今日は「チャーハン」について少し考えてみたいと思う。
---
チャーハンという料理の難しさ
街には、ラーメン店の半チャンセット、中華料理店、そして最近はチャーハン専門店も並ぶ。
しかし、今のチャーハンは非常に難しい料理になってしまったのではないか――そう感じている。
理由は単純で、冷凍チャーハンの存在である。
コンビニやスーパーで売られているあの冷凍チャーハンは、本当に美味しい。
ただし、どれも味が濃い。

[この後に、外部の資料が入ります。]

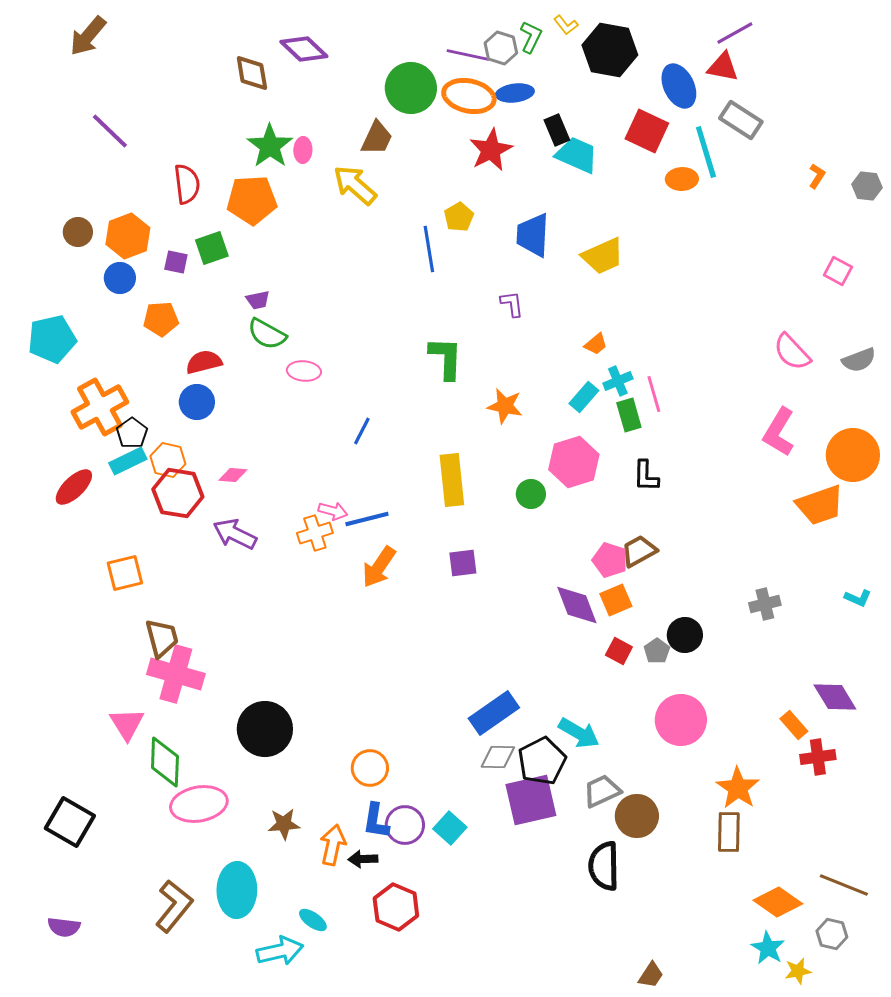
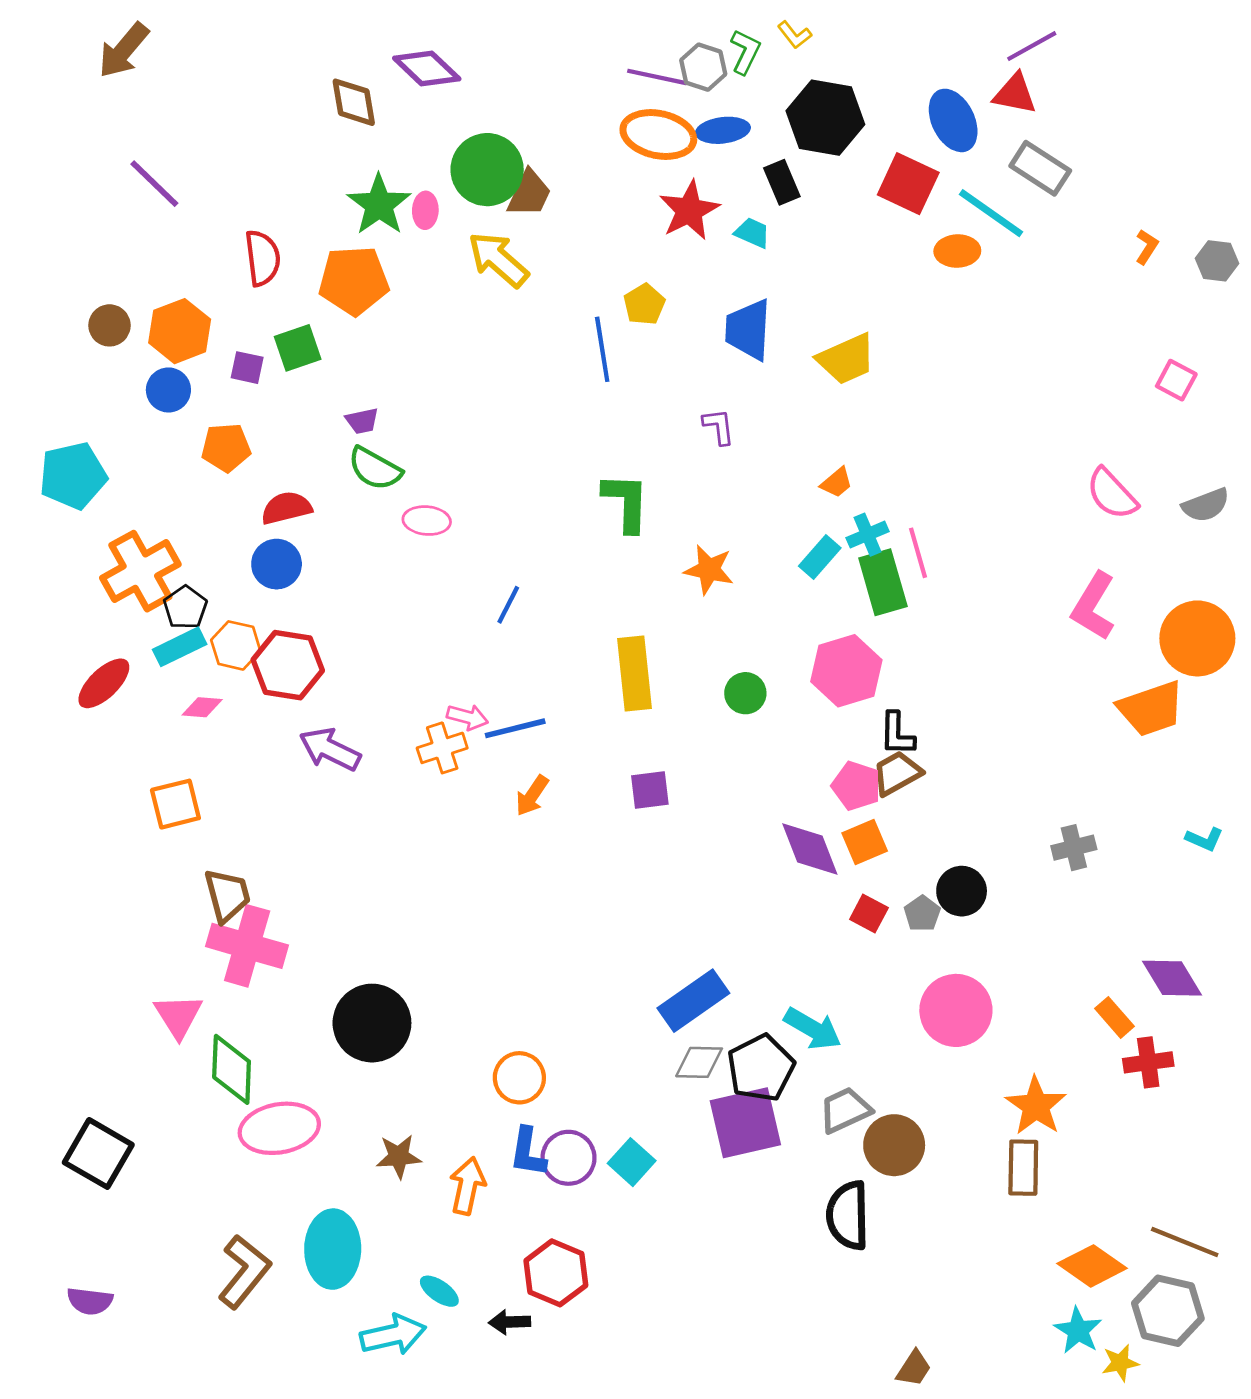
black hexagon: (610, 50) -> (825, 118), moved
green circle: (411, 88) -> (487, 170), moved
cyan line: (706, 152) -> (991, 213), turned -38
cyan trapezoid: (577, 155) -> (752, 233), moved, size x0.6
green rectangle: (629, 415) -> (883, 582), size x1.4
pink hexagon: (574, 462) -> (846, 671), moved
pink diamond: (233, 475) -> (202, 707), moved
black L-shape: (646, 476) -> (897, 734), moved
red hexagon: (178, 493) -> (288, 665), moved
orange arrow: (379, 567) -> (532, 796), size x0.7
black arrow: (363, 859) -> (510, 1322), moved
gray hexagon: (832, 934) -> (1168, 1311), size x1.6

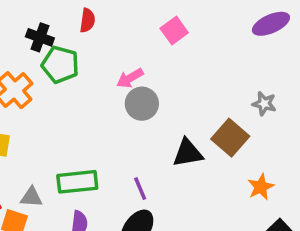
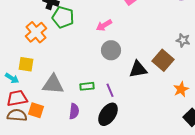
gray circle: (142, 104) -> (111, 50), moved
green rectangle: (77, 182) -> (87, 86), moved, size x0.6
gray triangle: (31, 197) -> (53, 84), moved, size x1.6

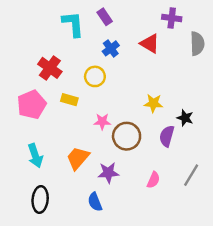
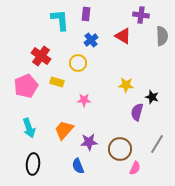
purple rectangle: (105, 17) -> (86, 14), turned 40
brown circle: (127, 136) -> (120, 149), moved
pink semicircle: (153, 180) -> (135, 168), moved

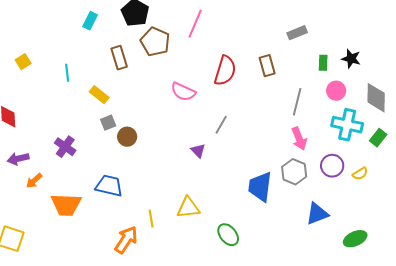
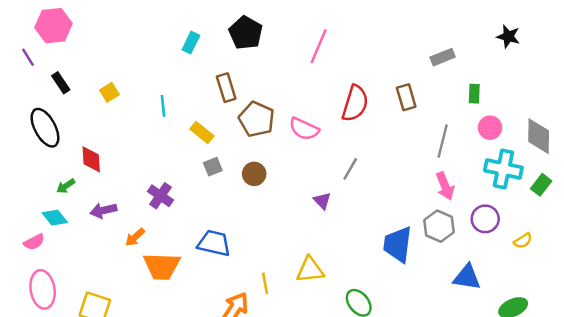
brown pentagon: (155, 42) -> (257, 119), moved
black star: (351, 59) -> (508, 36), moved
brown circle: (127, 137) -> (254, 174), moved
yellow semicircle: (360, 174) -> (523, 241), moved
orange arrow: (34, 181) -> (135, 237), moved
blue triangle: (317, 214) -> (467, 277), turned 30

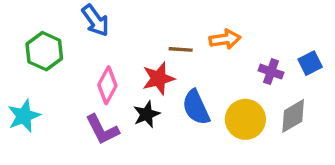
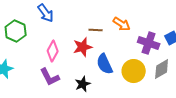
orange arrow: (225, 39) -> (122, 24), turned 42
purple cross: (271, 72) -> (149, 43), size x1.5
black star: (147, 114) -> (83, 84), moved

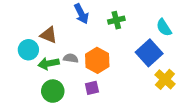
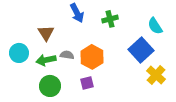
brown triangle: (49, 35) -> (46, 33), turned 36
cyan circle: (28, 50) -> (19, 53), moved

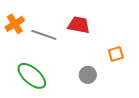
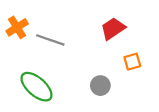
red trapezoid: (79, 25) -> (113, 29), moved, turned -45

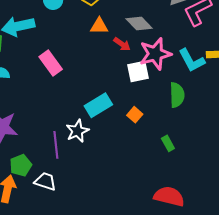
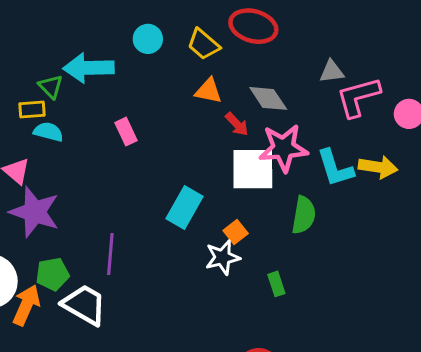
pink rectangle: (51, 63) -> (126, 132), size x0.7
white square: (138, 72) -> (253, 169), size x1.4
cyan rectangle: (98, 105) -> (184, 207), turned -40
white star: (77, 131) -> (223, 257), moved
white trapezoid: (45, 181) -> (84, 305), size x1.4

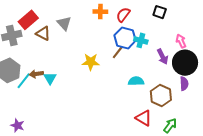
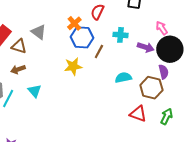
orange cross: (100, 12) -> (74, 23), moved, turned -32
blue hexagon: (125, 38) -> (82, 37), moved
purple arrow: (162, 57) -> (146, 47), turned -35
brown arrow: (36, 74) -> (18, 69), moved
purple semicircle: (184, 84) -> (164, 72), moved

その濃さに多くの店のチャーハンが引きずられているのではないか、と考えている。
---
本来のチャーハンは素朴だった
本来、チャーハンとは 卵とネギと油、そんな世界の料理である。
言ってしまえば卵かけご飯の加熱バージョンだ。
旨味の総量は非常に少ない。
だからこそ、多くの店では旨味調味料に頼らざるを得ない。
昔は、ここまで強く使っていなかったはずだ。
だが現在は、冷凍食品由来の「旨味の濃い世界」に引っ張られている。
この変化はチャーハンに限った話ではない。
アーリオ・オーリオ・エ・ペペロンチーノ、お茶漬けも同じ構造を持つ。
もとは素材の淡い味で成立していたが、「素」や加工食品の登場で濃い味が標準化した。
---
バカ舌/賢い舌の話ではない
旨味調味料が好きな人を否定したいわけではない。
濃い味が好きでも何の問題もない。
言いたいのはただ一つ――
濃い味しか理解できないよりも、淡い味と両方楽しめた方が人生は豊かである。
味覚の優劣の話ではなく、楽しみの幅の話なのだ。
---
人類は濃い味に惹かれるようにできている
塩・脂・旨味に脳が喜ぶのは仕組みとして当然だ。
人類の歴史の99%は飢餓であり、カロリーと旨味を求める体質は本能的だ。
しかし、濃い味一辺倒は健康を害する可能性がある。
食事とは本来、体を維持するための行為であり、脳を喜ばせるだけの娯楽ではないはずだ。
---
淡い味の世界の楽しさ
だからこそ、時々は旨味を足さない世界を味わってみると良い。
強い味 → 強い味 → 強い味、と進むだけではなく、淡い味に身を委ねる余白を持つこと。
たとえば大根おろしのように。
素材そのものの淡い香り、瑞々しさ、清涼感。
そこには、濃い味にはない豊かさがある。
---
結論
チャーハンの話をしたかったのは、結局
淡い味と濃い味、どちらも理解すると人生はより幸せになる。
ということだ。
濃さだけを追う世界は、豊かさを削る。
淡さの魅力こそ、もう一度思い出すべきではないか。